So where are banks investing, specifically? And how have these investments supported emerging demands of today’s consumer? The answer is strategically, and gradually—as it should be. Innovation for innovation’s sake will do more harm than good. Banks are finding strategic, incremental ways to implement next-gen digital while minimizing the risk for potential breaches, loss of customer care, and maintaining the importance of the banker/customer relationship.

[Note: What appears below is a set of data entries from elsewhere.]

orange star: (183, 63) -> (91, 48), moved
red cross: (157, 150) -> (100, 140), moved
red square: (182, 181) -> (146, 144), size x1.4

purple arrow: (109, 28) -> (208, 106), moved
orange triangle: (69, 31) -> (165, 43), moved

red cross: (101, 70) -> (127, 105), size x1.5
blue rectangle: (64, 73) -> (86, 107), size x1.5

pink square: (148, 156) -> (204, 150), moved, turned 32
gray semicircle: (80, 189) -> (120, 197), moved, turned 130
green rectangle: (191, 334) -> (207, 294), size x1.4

The next generation of consumers (Gen-Z) are digital natives, and therefore, have digital tools embedded into the fabric of their lives. Their predecessors (millennials) are digital-leaning, but still relied heavily on legacy in-person services as well. Gen-Z consumers also heavily value interactive digital experiences over passive ones. On average, Gen Z consumers use their smartphones 15.4 hours per week. But when it comes to TV content consumption, they average 13.2 hours per week—which is significantly less than generations prior.

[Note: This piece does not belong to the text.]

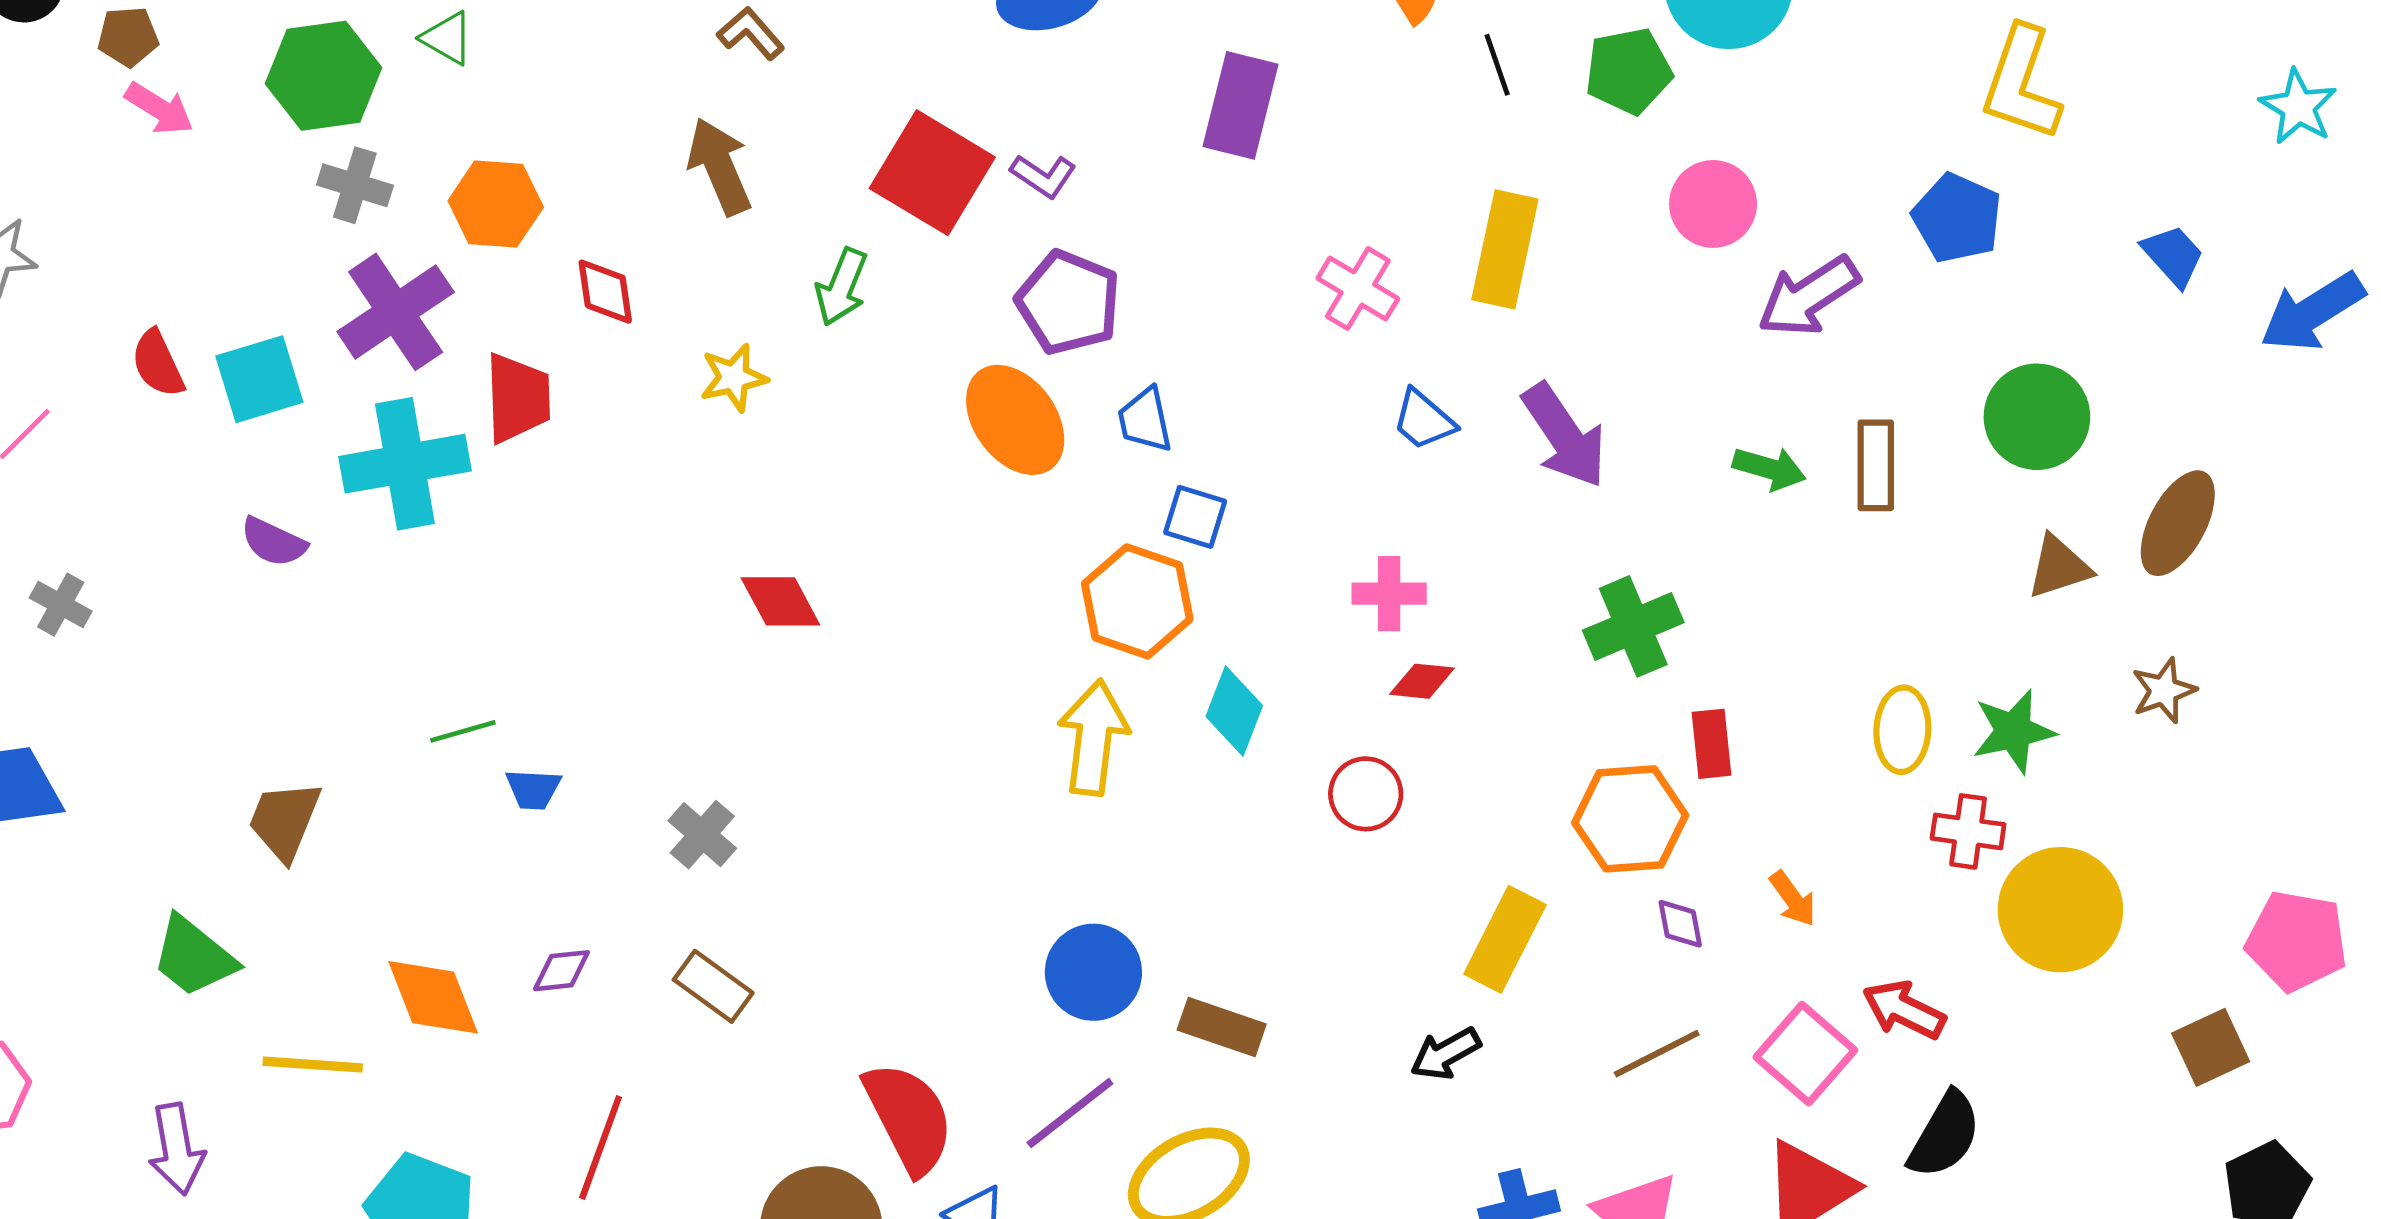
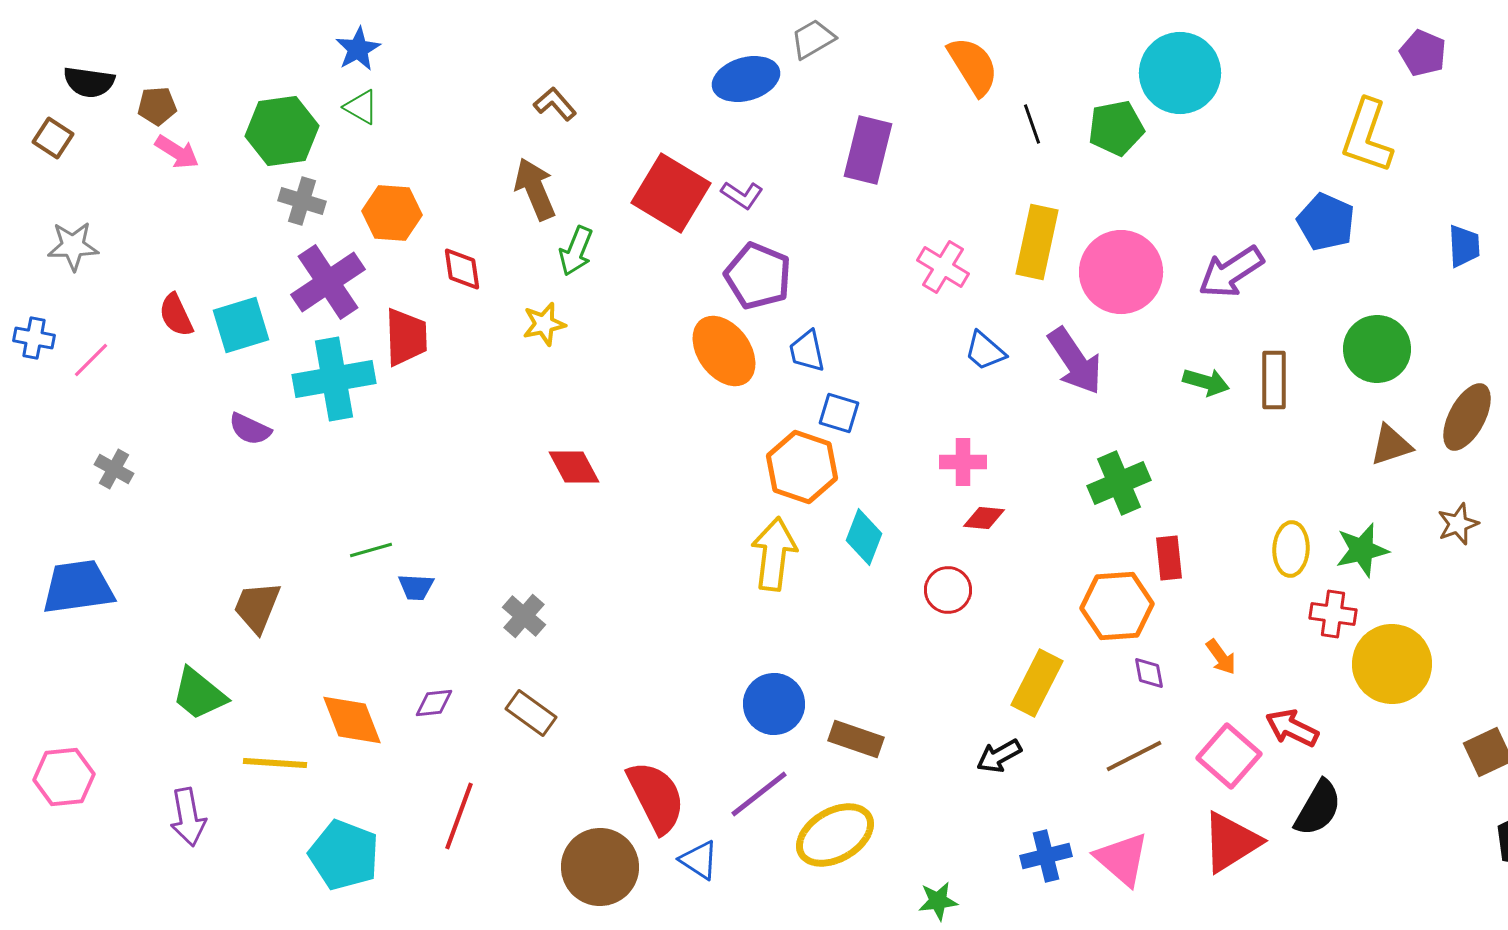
pink circle: (1713, 204) -> (1121, 272), moved, size x1.5
blue trapezoid: (2173, 256) -> (1464, 246), turned 39
green arrow: (842, 287) -> (576, 251), moved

With Gen Z on track to account for 40 percent of all consumers by 2020, banks will need to go all-in on digital, but also must maintain the role of advisor for consumers who appreciate the high-touch experience. There must be a balance between speed and efficiency, and education and customer care. Next-gen technologies need to be integrated throughout all aspects of customer interaction. Banks need to think creatively about how to deliver unprecedented customer experiences if they wish to appeal to this digital-native generation

In fact, TCS has already begun working on delivering these types of experiences. For example, we’re now co-innovating with a large global bank to create more personalized experiences. Latest technologies in facial recognition and video analytics are used to identify customers within the branch. Through back-end integration, these smart imaging technologies provide the banker with immediate details of the most recent transactions (across multiple touchpoints) and possible intent of the visit thereby providing frictionless and seamless experience across channels.

This is just one integration of how technology is reshaping the ways banks operate, and Gen Z customer demands will only accelerate these digital transitions.

Meeting Gen Z’s Demands of Instancy

Gen Z customers are the face of online consumerism. To that point, they are twice as likely to use online marketplaces than any other generation prior. Banks need to continue to look at the shopping habits of these Gen Z customers and continue to evolve their own product and solutions packaging in oder to accommodate the ever-changing digital lifestyle of the online generation. This type of investment goes a long way with these consumers. They prefer digital peer-to-peer payment, and their banking transactions are no different.

Banks already have the tools they need to make such accomodations. For example, through AI implementation into Voice-to-Text (V2T) technology, banks will be able to analyze customer interaction data in an effort to streamline customer service and customer care. By understanding what individuals are calling banks to discuss, banks can then overhaul their online portfolios and provide quick and easy customer solutions that would mitigate the need for a customer to even pick up the phone. By eliminating some of the excess process and optimizing each consumer interaction, banks will be able to deliver that instant digital customer experience, where appropriate.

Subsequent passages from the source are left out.